How this compares to human code review

Human code review has well-documented problems:

  • Inconsistency. Review quality varies wildly between reviewers and even between sessions for the same reviewer. Monday morning reviews are different from Friday afternoon reviews.
  • Bottlenecks. Senior engineers become review bottlenecks. PRs sit for days waiting for someone qualified to look at them.
  • Social pressure. Reviewers approve things they shouldn’t because they don’t want to block a colleague or seem difficult.
  • Context switching. Humans lose context when switching between their own work and reviewing someone else’s. The review is often shallower than it should be.

AI peer review addresses all of these:

  • Consistency. The reviewer agent applies the same standards every time. It doesn’t have bad days or Friday-brain.
  • Availability. The reviewer runs on a schedule and processes every open PR. There’s no bottleneck.
  • No social dynamics. An agent doesn’t worry about hurting another agent’s feelings. If the code has a bug, it says so.
  • Full context. The reviewer reads the entire diff, the task specification, and relevant parts of the codebase before forming an opinion. It doesn’t skim.

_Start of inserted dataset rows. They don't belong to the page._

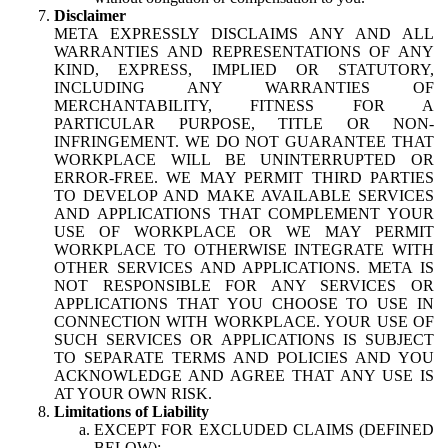
Disclaimer
META EXPRESSLY DISCLAIMS ANY AND ALL
WARRANTIES AND REPRESENTATIONS OF ANY
KIND, EXPRESS, IMPLIED OR STATUTORY,
INCLUDING ANY WARRANTIES OF
MERCHANTABILITY, FITNESS FOR A
PARTICULAR PURPOSE, TITLE OR NON-
INFRINGEMENT. WE DO NOT GUARANTEE THAT
WORKPLACE WILL BE UNINTERRUPTED OR
ERROR-FREE. WE MAY PERMIT THIRD PARTIES
TO DEVELOP AND MAKE AVAILABLE SERVICES
AND APPLICATIONS THAT COMPLEMENT YOUR
USE OF WORKPLACE OR WE MAY PERMIT
WORKPLACE TO OTHERWISE INTEGRATE WITH
OTHER SERVICES AND APPLICATIONS. META IS
NOT RESPONSIBLE FOR ANY SERVICES OR
APPLICATIONS THAT YOU CHOOSE TO USE IN
CONNECTION WITH WORKPLACE. YOUR USE OF
SUCH SERVICES OR APPLICATIONS IS SUBJECT
TO SEPARATE TERMS AND POLICIES AND YOU
ACKNOWLEDGE AND AGREE THAT ANY USE IS
AT YOUR OWN RISK.
Limitations of Liability
EXCEPT FOR EXCLUDED CLAIMS (DEFINED
BELOW):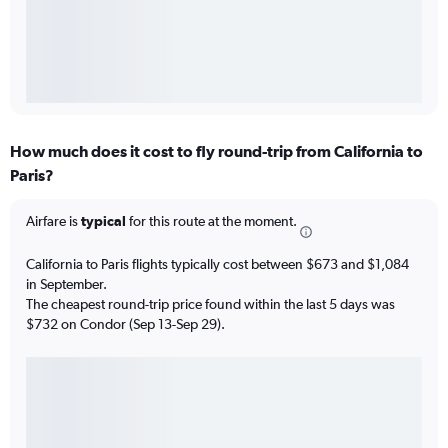
How much does it cost to fly round-trip from California to
Paris?
Airfare is
typical
for this route at the moment.
California to Paris flights typically cost between $673 and $1,084
in September.
The cheapest round-trip price found within the last 5 days was
$732 on Condor (Sep 13-Sep 29).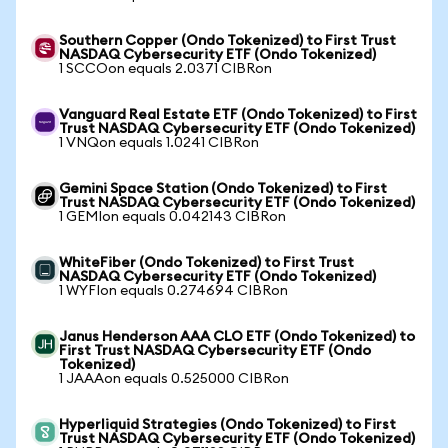
Southern Copper (Ondo Tokenized) to First Trust
NASDAQ Cybersecurity ETF (Ondo Tokenized)
1 SCCOon equals 2.0371 CIBRon
Vanguard Real Estate ETF (Ondo Tokenized) to First
Trust NASDAQ Cybersecurity ETF (Ondo Tokenized)
1 VNQon equals 1.0241 CIBRon
Gemini Space Station (Ondo Tokenized) to First
Trust NASDAQ Cybersecurity ETF (Ondo Tokenized)
1 GEMIon equals 0.042143 CIBRon
WhiteFiber (Ondo Tokenized) to First Trust
NASDAQ Cybersecurity ETF (Ondo Tokenized)
1 WYFIon equals 0.274694 CIBRon
Janus Henderson AAA CLO ETF (Ondo Tokenized) to
First Trust NASDAQ Cybersecurity ETF (Ondo
Tokenized)
1 JAAAon equals 0.525000 CIBRon
Hyperliquid Strategies (Ondo Tokenized) to First
Trust NASDAQ Cybersecurity ETF (Ondo Tokenized)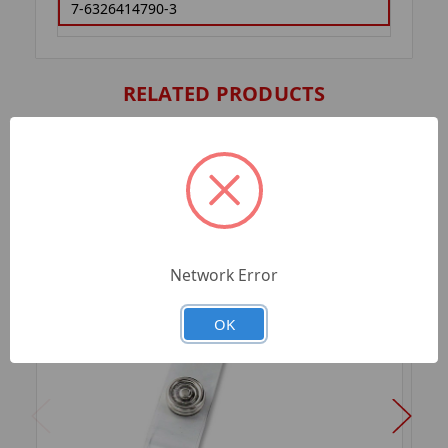
7-6326414790-3
RELATED PRODUCTS
Network Error
OK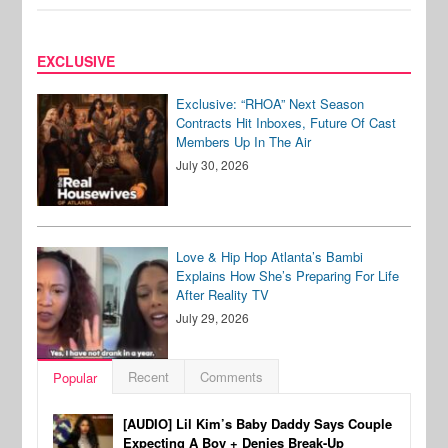
EXCLUSIVE
Exclusive: “RHOA” Next Season
Contracts Hit Inboxes, Future Of Cast
Members Up In The Air
July 30, 2026
Love & Hip Hop Atlanta’s Bambi
Explains How She’s Preparing For Life
After Reality TV
July 29, 2026
Recent
Comments
Popular
[AUDIO] Lil Kim’s Baby Daddy Says Couple
Expecting A Boy + Denies Break-Up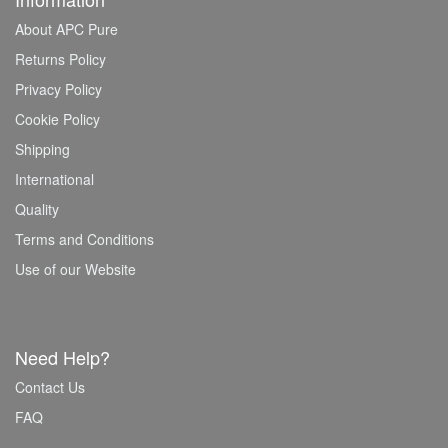
About APC Pure
Returns Policy
Privacy Policy
Cookie Policy
Shipping
International
Quality
Terms and Conditions
Use of our Website
Need Help?
Contact Us
FAQ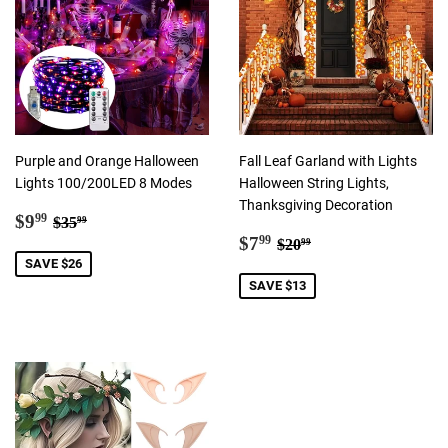
Purple and Orange Halloween
Fall Leaf Garland with Lights
Lights 100/200LED 8 Modes
Halloween String Lights,
Thanksgiving Decoration
Sale
$9.99
Regular price
$35.99
$9
99
$35
99
price
Sale
$7.99
Regular price
$20.99
$7
99
$20
99
price
SAVE $26
SAVE $13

That said, AI review has its own limitations. It can miss issues that require deep domain expertise or creative insight. It evaluates against defined criteria, which means problems outside those criteria might slip through. And it lacks the intuition that experienced human engineers develop — the “this code smells wrong” sense that catches problems before they’re fully articulated.

The mitigation for these limitations is the same as for human limitations: defense in depth. Multiple review dimensions. Post-integration verification. Continuous monitoring. No single layer catches everything, but the combined system catches enough.

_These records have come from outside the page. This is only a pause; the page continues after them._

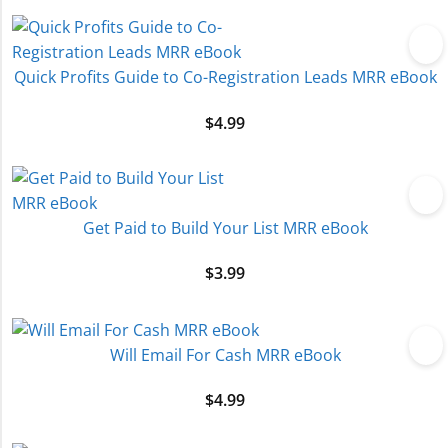
Quick Profits Guide to Co-Registration Leads MRR eBook
$
4.99
Get Paid to Build Your List MRR eBook
$
3.99
Will Email For Cash MRR eBook
$
4.99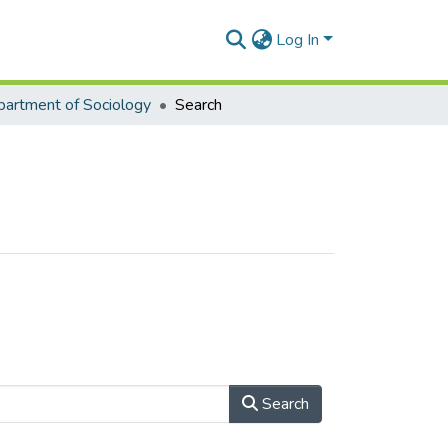
Log In
artment of Sociology
Search
Search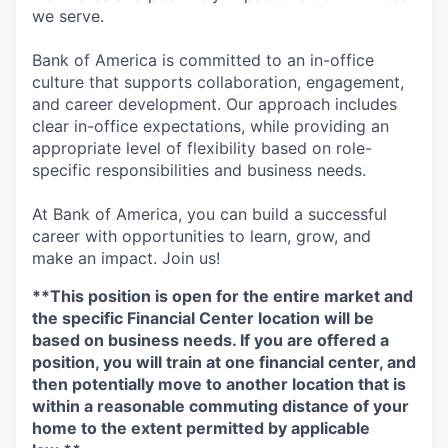
we serve.
Bank of America is committed to an in-office
culture that supports collaboration, engagement,
and career development. Our approach includes
clear in-office expectations, while providing an
appropriate level of flexibility based on role-
specific responsibilities and business needs.
At Bank of America, you can build a successful
career with opportunities to learn, grow, and
make an impact. Join us!
**This position is open for the entire market and
the specific Financial Center location will be
based on business needs. If you are offered a
position, you will train at one financial center, and
then potentially move to another location that is
within a reasonable commuting distance of your
home to the extent permitted by applicable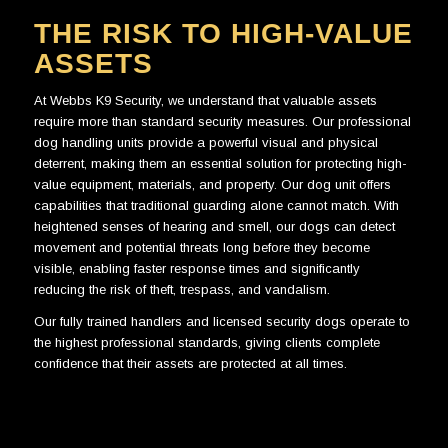
THE RISK TO HIGH-VALUE
ASSETS
At
Webbs K9 Security
, we understand that valuable assets
require more than standard security measures. Our professional
dog handling units provide a powerful visual and physical
deterrent, making them an essential solution for protecting high-
value equipment, materials, and property. Our dog unit offers
capabilities that traditional guarding alone cannot match. With
heightened senses of hearing and smell, our dogs can detect
movement and potential threats long before they become
visible, enabling faster response times and significantly
reducing the risk of theft, trespass, and vandalism.
Our fully trained handlers and licensed security dogs operate to
the highest professional standards, giving clients complete
confidence that their assets are protected at all times.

Building your own AI review system

If you’re interested in implementing AI peer review for your own projects, here are the principles that matter most:

  1. Make it mandatory. Optional review gets skipped. Use branch protection rules or CI gates to mechanically enforce that every change gets reviewed.

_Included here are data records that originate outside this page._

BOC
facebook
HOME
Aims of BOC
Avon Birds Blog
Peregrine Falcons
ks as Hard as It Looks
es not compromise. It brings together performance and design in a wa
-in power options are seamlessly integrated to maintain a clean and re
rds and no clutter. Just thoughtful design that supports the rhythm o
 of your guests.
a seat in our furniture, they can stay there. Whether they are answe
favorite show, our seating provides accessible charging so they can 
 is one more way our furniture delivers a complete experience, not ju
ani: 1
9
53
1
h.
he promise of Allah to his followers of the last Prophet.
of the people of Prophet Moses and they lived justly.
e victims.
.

  2. Separate author and reviewer. The agent that wrote the code must not review it. Different perspectives are the point.

  3. Provide full context. Give the reviewer access to the task requirements, not just the diff. Without knowing why a change was made, the reviewer can only check surface-level quality.

  4. Require specific feedback. “Looks good” is not a review. “LGTM” is not a review. Every approval should state what was verified. Every rejection should state exactly what’s wrong and how to fix it.

  5. Track and learn. Record review outcomes. If the same issues keep appearing, the system isn’t learning. Use that data to improve agent prompts, task specifications, or architecture.

  6. Don’t expect perfection. AI review catches a lot, but not everything. Build additional quality layers — tests, linting, type checking, monitoring — so that review is one layer in a defense-in-depth strategy.

The governance insight

The deeper insight behind AI peer review isn’t technical — it’s organizational. Traditional companies concentrate decision-making authority in individuals: tech leads, managers, executives. AI peer review distributes that authority across the system.

No single agent decides what the company becomes. Every change is a proposal. Every proposal gets challenged. Every approved change represents a consensus between at least two independent agents with different contexts and perspectives.

This is what the Human0 manifest calls “peer governance”: consensus among agents as the mechanism for decision-making. It prevents single points of failure and ensures that the collective intelligence of the system governs its evolution.

It also means the company can evolve faster than a human organization. There are no politics, no ego, no territory. Just proposals, evaluations, and decisions — running continuously, around the clock, without meetings.

The future of code review isn’t AI replacing human reviewers. It’s AI agents reviewing each other’s work in an automated governance system that runs faster, more consistently, and with more discipline than any human team. We know because we built one. And it’s running right now — reviewing the PR that will publish this article.